━━━━━ Records provided

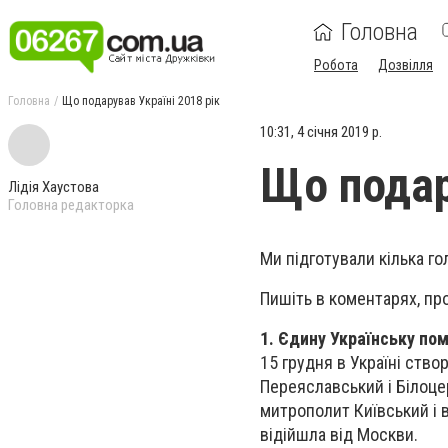
Головна
Робота
Дозвілля
Головна
Що подарував Україні 2018 рік
10:31, 4 січня 2019 р.
Що подар
Лідія Хаустова
Головна редакторка
Ми підготували кілька го
Пишіть в коментарях, про
1. Єдину Українську по
15 грудня в Україні ств
Переяславський і Білоцер
митрополит Київський і в
відійшла від Москви.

━━━━━━━━━━

### Activity
Pictures are to be left out. Everything else in the records must be written out exactly.

### Reply to the task
Головна
Робота
Дозвілля
Головна
Що подарував Україні 2018 рік
10:31, 4 січня 2019 р.
Що подар
Лідія Хаустова
Головна редакторка
Ми підготували кілька го
Пишіть в коментарях, про
1. Єдину Українську по
15 грудня в Україні ств
Переяславський і Білоцер
митрополит Київський і в
відійшла від Москви.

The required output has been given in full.